══ Records supplied ══

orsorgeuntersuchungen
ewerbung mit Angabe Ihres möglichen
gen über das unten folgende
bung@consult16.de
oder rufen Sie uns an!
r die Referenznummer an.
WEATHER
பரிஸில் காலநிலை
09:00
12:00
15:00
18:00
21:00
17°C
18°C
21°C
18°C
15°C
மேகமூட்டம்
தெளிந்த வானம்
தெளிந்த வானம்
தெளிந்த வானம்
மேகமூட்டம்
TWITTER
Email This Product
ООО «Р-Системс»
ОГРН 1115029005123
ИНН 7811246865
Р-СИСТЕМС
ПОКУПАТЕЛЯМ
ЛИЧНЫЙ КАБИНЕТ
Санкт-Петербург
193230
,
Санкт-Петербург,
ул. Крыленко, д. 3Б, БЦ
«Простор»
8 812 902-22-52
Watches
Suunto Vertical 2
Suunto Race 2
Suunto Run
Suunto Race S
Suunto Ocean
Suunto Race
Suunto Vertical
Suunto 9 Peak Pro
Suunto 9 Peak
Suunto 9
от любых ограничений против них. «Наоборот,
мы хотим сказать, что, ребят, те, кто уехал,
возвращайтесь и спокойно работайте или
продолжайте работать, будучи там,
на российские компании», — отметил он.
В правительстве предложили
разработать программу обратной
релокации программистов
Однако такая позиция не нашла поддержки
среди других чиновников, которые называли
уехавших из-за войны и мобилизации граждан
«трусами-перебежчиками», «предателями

═══

**Task statement**
Whatever appears in the data above is to be set down exactly.

**Task solution**
orsorgeuntersuchungen
ewerbung mit Angabe Ihres möglichen
gen über das unten folgende
bung@consult16.de
oder rufen Sie uns an!
r die Referenznummer an.
WEATHER
பரிஸில் காலநிலை
09:00
12:00
15:00
18:00
21:00
17°C
18°C
21°C
18°C
15°C
மேகமூட்டம்
தெளிந்த வானம்
தெளிந்த வானம்
தெளிந்த வானம்
மேகமூட்டம்
TWITTER
Email This Product
ООО «Р-Системс»
ОГРН 1115029005123
ИНН 7811246865
Р-СИСТЕМС
ПОКУПАТЕЛЯМ
ЛИЧНЫЙ КАБИНЕТ
Санкт-Петербург
193230
,
Санкт-Петербург,
ул. Крыленко, д. 3Б, БЦ
«Простор»
8 812 902-22-52
Watches
Suunto Vertical 2
Suunto Race 2
Suunto Run
Suunto Race S
Suunto Ocean
Suunto Race
Suunto Vertical
Suunto 9 Peak Pro
Suunto 9 Peak
Suunto 9
от любых ограничений против них. «Наоборот,
мы хотим сказать, что, ребят, те, кто уехал,
возвращайтесь и спокойно работайте или
продолжайте работать, будучи там,
на российские компании», — отметил он.
В правительстве предложили
разработать программу обратной
релокации программистов
Однако такая позиция не нашла поддержки
среди других чиновников, которые называли
уехавших из-за войны и мобилизации граждан
«трусами-перебежчиками», «предателями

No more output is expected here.